Pendant plusieurs centaines de mètres, je les ai eus, sur ma droite, bien devant moi, un peu en dessous, qui longeaient à toute allure le mur de briques; puis, ils ont soudainement stoppé et mis pied à terre. Lorsque je suis passé à leur hauteur, je les ai juste aperçus qui s’engouffraient, tenant le scooter, dams un trou, à la base du mur. Et puis la nuit les a recouverts. J’étais dams le flot des voitures. Je suis rentré chez moi.


Le lendemain soir, je suis repassé au même endroit et j’ai bien regardé ce trou. C’était un trou sauvage, pas du tout un trou bien régulier. Les briques avaient éclaté sous une masse. Il avait été hâtivement bouché par un panneau de signalisation qui, placé à l’envers, faisait une tâche jaune sur l’ocre rouge du mur. Je ne pouvais pas m’arrêter à cet endroit. Je ne pouvais pas en savoir plus, ni sur ce trou, ni sur ce mur, ni même sur la vie qui se déroulait de l’autre côté. Je n’avais vu que deux jeunes types en scooter. Peut-être n’aurais-je pas dû les voir?


Et puis, finalement, je les ai revus. Enfin, pas les deux, mais le plus petit, celui qui se retournait tout le temps. C’était au journal régional, à la télévision. J’avais un verre d’anis, quelques cacahuètes et une bonne envie d’une soirée à ne rien faire, lorsque ce visage est apparu sur l’écran. « Le jeune D. a été renversé par la voiture d’une patrouille de la Gendarmerie alors qu’il était poursuivi après un braquage rue V.H. » . Puis, le présentateur parlait d’une émeute dans le quartier de B. d’où était originaire le jeune garçon.
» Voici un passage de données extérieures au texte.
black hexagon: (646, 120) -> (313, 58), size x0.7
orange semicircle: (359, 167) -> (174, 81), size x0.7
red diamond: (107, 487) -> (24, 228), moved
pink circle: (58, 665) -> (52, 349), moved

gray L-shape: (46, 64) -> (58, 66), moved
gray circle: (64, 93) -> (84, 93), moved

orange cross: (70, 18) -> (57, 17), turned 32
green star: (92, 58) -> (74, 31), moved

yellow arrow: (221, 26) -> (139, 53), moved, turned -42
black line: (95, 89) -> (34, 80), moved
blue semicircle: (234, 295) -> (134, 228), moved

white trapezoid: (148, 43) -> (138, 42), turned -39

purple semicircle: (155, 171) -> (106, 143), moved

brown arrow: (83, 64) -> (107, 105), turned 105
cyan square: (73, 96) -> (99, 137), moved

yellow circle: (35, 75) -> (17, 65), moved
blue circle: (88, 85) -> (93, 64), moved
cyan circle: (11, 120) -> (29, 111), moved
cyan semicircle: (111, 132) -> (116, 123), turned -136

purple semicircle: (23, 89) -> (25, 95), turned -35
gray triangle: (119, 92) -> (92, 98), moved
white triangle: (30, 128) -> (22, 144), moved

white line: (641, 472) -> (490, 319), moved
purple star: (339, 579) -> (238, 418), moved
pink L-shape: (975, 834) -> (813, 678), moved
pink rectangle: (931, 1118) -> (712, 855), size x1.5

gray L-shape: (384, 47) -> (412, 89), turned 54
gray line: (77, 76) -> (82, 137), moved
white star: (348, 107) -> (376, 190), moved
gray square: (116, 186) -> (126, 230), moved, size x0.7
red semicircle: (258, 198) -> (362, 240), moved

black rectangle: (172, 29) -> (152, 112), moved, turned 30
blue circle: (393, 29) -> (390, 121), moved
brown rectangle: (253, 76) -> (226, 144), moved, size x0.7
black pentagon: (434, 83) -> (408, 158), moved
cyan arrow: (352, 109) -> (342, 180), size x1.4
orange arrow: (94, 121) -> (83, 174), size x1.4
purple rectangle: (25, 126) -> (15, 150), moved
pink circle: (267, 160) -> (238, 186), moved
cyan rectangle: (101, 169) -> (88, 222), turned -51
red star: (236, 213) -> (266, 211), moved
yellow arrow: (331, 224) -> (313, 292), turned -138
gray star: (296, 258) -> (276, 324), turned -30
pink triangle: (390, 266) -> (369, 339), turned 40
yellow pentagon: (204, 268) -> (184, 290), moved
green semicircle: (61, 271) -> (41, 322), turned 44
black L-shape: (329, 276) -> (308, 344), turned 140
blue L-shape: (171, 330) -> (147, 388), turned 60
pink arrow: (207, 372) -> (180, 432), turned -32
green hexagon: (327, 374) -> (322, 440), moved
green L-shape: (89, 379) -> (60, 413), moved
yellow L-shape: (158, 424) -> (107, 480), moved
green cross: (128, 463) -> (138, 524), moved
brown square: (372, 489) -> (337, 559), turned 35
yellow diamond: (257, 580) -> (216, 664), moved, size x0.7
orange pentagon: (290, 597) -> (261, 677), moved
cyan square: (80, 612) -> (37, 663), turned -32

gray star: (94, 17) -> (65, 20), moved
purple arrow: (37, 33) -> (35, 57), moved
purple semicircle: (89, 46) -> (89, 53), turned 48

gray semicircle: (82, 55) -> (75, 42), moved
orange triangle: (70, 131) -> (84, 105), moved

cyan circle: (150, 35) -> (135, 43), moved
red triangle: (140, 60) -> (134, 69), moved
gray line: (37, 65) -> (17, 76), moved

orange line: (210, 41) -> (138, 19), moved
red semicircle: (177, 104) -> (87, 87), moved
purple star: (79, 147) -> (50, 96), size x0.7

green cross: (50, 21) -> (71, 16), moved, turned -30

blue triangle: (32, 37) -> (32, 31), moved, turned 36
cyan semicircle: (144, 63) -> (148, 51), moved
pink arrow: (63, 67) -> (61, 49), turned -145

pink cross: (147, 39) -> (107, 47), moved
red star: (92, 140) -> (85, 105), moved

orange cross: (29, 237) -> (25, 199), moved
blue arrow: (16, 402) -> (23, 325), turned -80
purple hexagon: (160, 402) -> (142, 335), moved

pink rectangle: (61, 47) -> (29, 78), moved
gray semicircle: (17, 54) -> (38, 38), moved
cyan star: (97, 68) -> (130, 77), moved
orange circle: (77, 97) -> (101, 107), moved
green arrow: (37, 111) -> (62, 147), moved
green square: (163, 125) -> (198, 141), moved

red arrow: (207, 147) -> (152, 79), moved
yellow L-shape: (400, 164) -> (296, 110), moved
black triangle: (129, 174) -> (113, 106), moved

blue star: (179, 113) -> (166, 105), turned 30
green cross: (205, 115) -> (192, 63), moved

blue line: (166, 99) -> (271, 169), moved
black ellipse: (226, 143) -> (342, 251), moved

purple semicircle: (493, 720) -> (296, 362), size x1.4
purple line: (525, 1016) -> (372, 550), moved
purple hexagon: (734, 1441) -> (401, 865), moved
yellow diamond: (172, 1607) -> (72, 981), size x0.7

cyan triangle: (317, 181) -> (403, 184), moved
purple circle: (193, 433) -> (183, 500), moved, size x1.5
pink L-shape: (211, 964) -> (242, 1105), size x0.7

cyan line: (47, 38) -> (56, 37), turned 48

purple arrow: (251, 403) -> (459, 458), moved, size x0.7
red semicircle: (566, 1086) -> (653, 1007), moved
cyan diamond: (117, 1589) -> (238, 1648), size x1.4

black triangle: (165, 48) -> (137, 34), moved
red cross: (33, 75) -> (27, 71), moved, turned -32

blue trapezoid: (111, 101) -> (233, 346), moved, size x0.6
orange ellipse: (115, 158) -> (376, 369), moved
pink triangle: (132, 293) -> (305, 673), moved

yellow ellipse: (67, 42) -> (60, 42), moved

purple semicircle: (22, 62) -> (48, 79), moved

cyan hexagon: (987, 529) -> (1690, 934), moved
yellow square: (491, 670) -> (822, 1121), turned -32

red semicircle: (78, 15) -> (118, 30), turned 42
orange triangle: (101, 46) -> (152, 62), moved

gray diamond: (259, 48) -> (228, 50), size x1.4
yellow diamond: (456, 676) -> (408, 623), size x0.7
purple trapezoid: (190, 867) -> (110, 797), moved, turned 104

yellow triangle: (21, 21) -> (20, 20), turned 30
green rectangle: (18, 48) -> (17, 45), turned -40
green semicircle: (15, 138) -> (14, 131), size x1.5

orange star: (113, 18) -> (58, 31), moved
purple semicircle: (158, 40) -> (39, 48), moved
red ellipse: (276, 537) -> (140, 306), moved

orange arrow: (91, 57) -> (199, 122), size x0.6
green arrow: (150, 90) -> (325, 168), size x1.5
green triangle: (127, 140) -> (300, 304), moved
J’ai même vu un type, surgi d’une nuit entrecoupée de feux de poubelles, qui criait dans le micro que son copain n’avait rien fait ! Que c’était juste un jeune Maghrébin poli, aimable et respectueux de ses parents, que les fics l’avaient pourchassé pour l’écraser et que « pas de justice, pas de paix ! »


Le lendemain, dans le journal local il y avait deux pages sur l’émeute de la veille. Le taux de chômage du quarter de B. avoisinait les 40 % et celui des jeunes dépassait les 75 %. Une sociologue de l’université avait écrit un «point de vue » d’où il ressortait qu’il était pratiquement impossible de trouver un emploi stable lorsque l’on s’appelait H., Z. ou R. et que l’on habitait dans un de ces quartiers de B., de M. ou de E. Je me suis rendu compte que finalement, tous les quartiers dont elle décrivait la situation apocalyptique étaient situés non loin de la rocade et séparés par des murs antibruit du reste de la population.


L’émeute n’a pas duré longtemps. Quelques jours plus tard, avec beaucoup de déplacements de gendarmes, de brigades policières et l’aide de la police municipale, après l’appel de la famille pour le retour au calme, après un discours du maire annonçant de nouvelles mesures d’aide aux quartiers en difficulté, après l’allusion du ministre de l’Intérieur demandant « de la fermeté et non de la prévention », le calme est revenu dans B. dans l’indifférence feutrée du reste de la ville.


Le samedi suivant, je faisais quelques courses dans le centre. Sur la grande place, il y avait une manifestation. Des syndicats, des associations, des partis de gauche s’étaient rassemblés pour «venir en aide au peuple palestinien. » J’ai pris un tract que me tendait une étudiante. Il dénonçait la construction, par le gouvernement israélien, d’un mur qui séparerait définitivement Israël de la Cisjordanie, les « territoires » des « colonies ». « Un mur pour la paix », disait un général; « un mur pour l’apartheid », disaient les banderoles.


Je suis retourné voir le trou derrière le rond-point de L.
Il y avait un bouquet de fleurs accroché sur le panneau jaune.